Our goal is to provide a tailored response to users’ needs and to anticipate the future requirements of different economic operators in terms of infrastructure and means of transport. The government has undertaken vast programmes to develop transport infrastructure and liberalise various means of travel to keep pace with the economic boom the country is enjoying and to facilitate our integration into the global economy.
Several master plans for the years 2030-2035 have been drawn up and included in development programmes for roads, motorways, railways, ports and airports that have already been completed or are still ongoing. These plans reflect a determined strategy to strengthen and modernise the main infrastructure and superstructure networks so that Morocco can act as a strong link in north-south trade between Africa and Europe as well as among the Mediterranean countries.

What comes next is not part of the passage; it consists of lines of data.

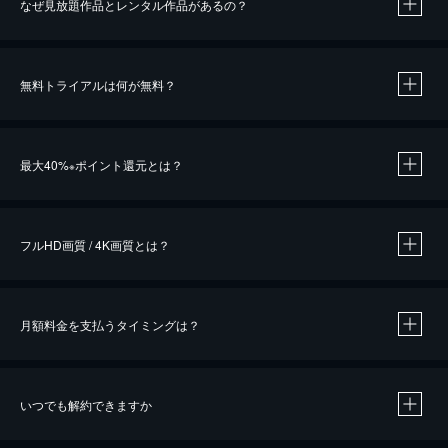
なぜ見放題作品とレンタル作品があるの？
無料トライアルは何が無料？
※
最大40%
ポイント還元とは？
※
※
作品によって必要なポイントが異なります。
フルHD画質 / 4K画質とは？
月額料金を支払うタイミングは？
※
40％ポイント還元の対象は、クレジットカード決済による作品の購入 / レンタルです。
※
iOSアプリのUコイン決済による作品の購入 / レンタルは、20％のポイント還元です。
※
還元の対象外となる決済方法や商品があります。くわしくは
こちら
をご確認ください。
いつでも解約できますか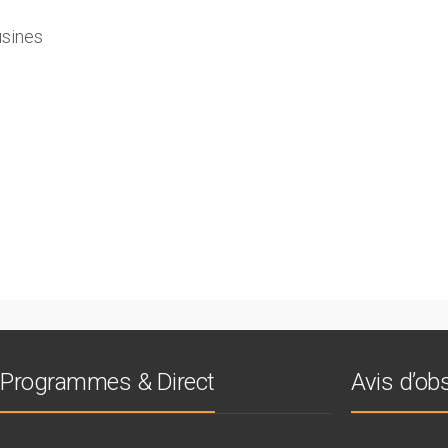
usines
Programmes & Direct
Avis d’o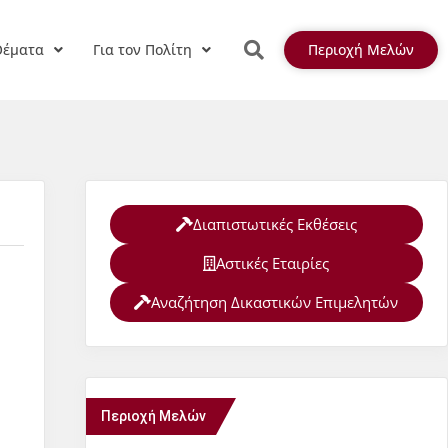
Θέματα
Για τον Πολίτη
Περιοχή Μελών
Διαπιστωτικές Εκθέσεις
Αστικές Εταιρίες
Αναζήτηση Δικαστικών Επιμελητών
Περιοχή Μελών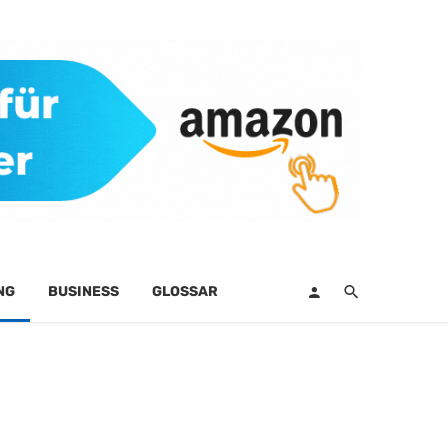
NG
BUSINESS
GLOSSAR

Morocco has already completed some major projects such as the Mediterranean bypass, the Tangiers-Agadir and El Jadida-Casablanca-Oujda motorways, the start of work on the first section of the master plan for high-speed railway lines between Tangiers and Casablanca, the Tangiers-Mediterranean port, construction work at the port of Safi and the forthcoming ports of Nador West Med, Kénitra Atlantique and Dakhla Atlantique. To this list can be added the inauguration of Mohammed V Airport in Casablanca as an international hub for the southern Mediterranean.

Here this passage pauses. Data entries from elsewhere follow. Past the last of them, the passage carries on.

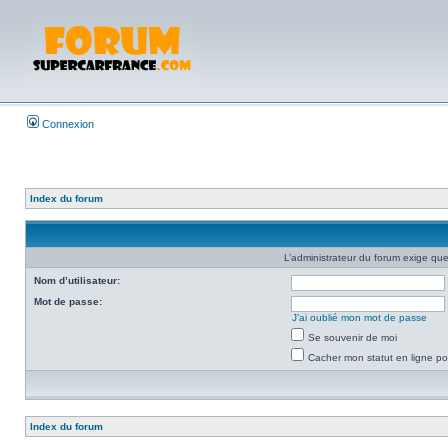
Connexion
Index du forum
L’administrateur du forum exige que
Nom d’utilisateur:
Mot de passe:
J’ai oublié mon mot de passe
Se souvenir de moi
Cacher mon statut en ligne po
Index du forum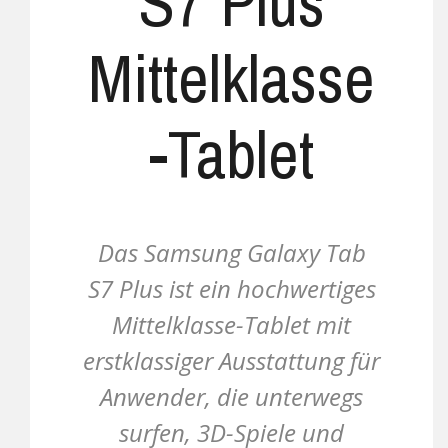
S7 Plus
Mittelklasse
-Tablet
Das Samsung Galaxy Tab
S7 Plus ist ein hochwertiges
Mittelklasse-Tablet mit
erstklassiger Ausstattung für
Anwender, die unterwegs
surfen, 3D-Spiele und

Furthermore, widespread reforms of the road haulage and passenger transport sector, the rail sector and the reorganisation of the country’s ports by introducing competition both within and between ports have been initiated. A new development strategy for the merchant navy, the liberalisation of the aviation sector and the implementation of an ambitious development strategy for logistics activities encompassing all modes of transport is currently being drafted.
The ministry is also seeking to develop skills and training centres for the transport sector and to turn Morocco into a regional platform for industry, particularly for transport-related businesses by developing sub-contracting and maintenance industries for aeronautics, railways, shipyards, etc.
Moreover, Morocco is fully committed to a win-win partnership approach with the private sector for the construction and operation of quality transport infrastructure and services to satisfy the growing needs of communities and businesses.
Morocco’s efforts are beginning to pay off with reductions in the cost of transport and more competitive logistics services.
In 2007, Morocco launched a major high-speed rail project. What is the state of play today and what do you expect from this programme?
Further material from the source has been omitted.